Your goal:
All that should come back is the lines of the data below from the one containing "Прописка для ребенка (262, 674)" to the one containing "個人情報の取り扱い (26, 2521)", inclusive, exactly as they stand.

Data:
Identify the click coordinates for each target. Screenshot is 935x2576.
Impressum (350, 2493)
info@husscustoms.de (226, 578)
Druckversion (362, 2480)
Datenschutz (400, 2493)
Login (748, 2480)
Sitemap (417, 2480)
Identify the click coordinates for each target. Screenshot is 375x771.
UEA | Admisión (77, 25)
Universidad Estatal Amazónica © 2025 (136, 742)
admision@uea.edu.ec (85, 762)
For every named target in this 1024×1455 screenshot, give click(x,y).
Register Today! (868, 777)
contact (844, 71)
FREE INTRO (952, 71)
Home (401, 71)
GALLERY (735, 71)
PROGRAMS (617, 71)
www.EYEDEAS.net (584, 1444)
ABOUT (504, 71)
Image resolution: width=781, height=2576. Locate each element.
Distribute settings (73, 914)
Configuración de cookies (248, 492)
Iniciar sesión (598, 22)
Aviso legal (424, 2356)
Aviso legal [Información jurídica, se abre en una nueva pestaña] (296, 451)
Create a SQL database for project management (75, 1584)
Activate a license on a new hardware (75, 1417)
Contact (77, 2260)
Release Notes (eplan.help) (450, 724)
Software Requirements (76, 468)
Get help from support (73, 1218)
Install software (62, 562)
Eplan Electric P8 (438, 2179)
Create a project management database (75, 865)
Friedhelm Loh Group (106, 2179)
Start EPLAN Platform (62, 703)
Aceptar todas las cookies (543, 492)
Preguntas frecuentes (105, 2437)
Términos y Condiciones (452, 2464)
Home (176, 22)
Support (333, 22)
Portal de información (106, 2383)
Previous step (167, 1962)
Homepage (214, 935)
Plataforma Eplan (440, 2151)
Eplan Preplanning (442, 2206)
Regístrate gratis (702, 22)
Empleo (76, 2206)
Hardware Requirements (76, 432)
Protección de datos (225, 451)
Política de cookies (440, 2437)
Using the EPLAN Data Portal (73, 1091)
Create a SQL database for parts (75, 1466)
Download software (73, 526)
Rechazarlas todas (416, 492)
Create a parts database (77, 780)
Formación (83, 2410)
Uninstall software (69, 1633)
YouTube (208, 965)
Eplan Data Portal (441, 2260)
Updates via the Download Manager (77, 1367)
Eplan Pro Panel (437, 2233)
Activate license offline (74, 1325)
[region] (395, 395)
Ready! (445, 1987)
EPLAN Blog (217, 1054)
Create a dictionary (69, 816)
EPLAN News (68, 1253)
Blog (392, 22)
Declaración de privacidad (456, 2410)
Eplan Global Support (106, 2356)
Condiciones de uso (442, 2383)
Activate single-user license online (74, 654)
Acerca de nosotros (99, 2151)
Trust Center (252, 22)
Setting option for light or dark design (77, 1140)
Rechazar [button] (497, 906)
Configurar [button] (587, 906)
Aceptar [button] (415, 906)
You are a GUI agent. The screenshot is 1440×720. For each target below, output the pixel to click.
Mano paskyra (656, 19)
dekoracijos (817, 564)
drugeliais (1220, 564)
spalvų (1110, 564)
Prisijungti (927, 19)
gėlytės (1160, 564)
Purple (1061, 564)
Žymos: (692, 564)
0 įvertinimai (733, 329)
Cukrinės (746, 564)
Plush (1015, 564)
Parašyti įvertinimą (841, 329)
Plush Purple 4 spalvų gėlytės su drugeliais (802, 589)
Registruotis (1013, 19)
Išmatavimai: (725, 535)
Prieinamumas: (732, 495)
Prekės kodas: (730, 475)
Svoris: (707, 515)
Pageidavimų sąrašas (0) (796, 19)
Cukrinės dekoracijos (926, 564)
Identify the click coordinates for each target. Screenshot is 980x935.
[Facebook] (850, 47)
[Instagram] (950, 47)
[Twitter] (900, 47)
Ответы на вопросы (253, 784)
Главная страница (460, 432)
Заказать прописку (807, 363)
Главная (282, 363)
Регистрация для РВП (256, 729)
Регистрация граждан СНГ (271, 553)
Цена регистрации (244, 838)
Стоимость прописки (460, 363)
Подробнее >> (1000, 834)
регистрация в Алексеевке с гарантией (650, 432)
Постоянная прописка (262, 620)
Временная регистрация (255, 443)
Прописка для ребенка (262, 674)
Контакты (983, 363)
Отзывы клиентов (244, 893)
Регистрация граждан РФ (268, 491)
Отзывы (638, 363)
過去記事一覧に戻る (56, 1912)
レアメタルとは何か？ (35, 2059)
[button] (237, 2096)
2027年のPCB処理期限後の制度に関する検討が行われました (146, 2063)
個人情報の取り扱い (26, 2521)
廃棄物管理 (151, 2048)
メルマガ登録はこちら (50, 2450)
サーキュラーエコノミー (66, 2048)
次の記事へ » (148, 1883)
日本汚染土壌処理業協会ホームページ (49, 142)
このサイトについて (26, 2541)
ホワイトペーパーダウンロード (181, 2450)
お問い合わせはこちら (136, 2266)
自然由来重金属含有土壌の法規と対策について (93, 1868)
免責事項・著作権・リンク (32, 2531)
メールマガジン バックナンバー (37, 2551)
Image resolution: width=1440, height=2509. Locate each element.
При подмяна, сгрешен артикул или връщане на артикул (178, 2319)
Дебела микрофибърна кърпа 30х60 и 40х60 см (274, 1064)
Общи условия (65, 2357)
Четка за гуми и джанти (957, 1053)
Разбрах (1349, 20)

Exercise answer:
Прописка для ребенка (262, 674)
Контакты (983, 363)
Отзывы клиентов (244, 893)
Регистрация граждан РФ (268, 491)
Отзывы (638, 363)
過去記事一覧に戻る (56, 1912)
レアメタルとは何か？ (35, 2059)
[button] (237, 2096)
2027年のPCB処理期限後の制度に関する検討が行われました (146, 2063)
個人情報の取り扱い (26, 2521)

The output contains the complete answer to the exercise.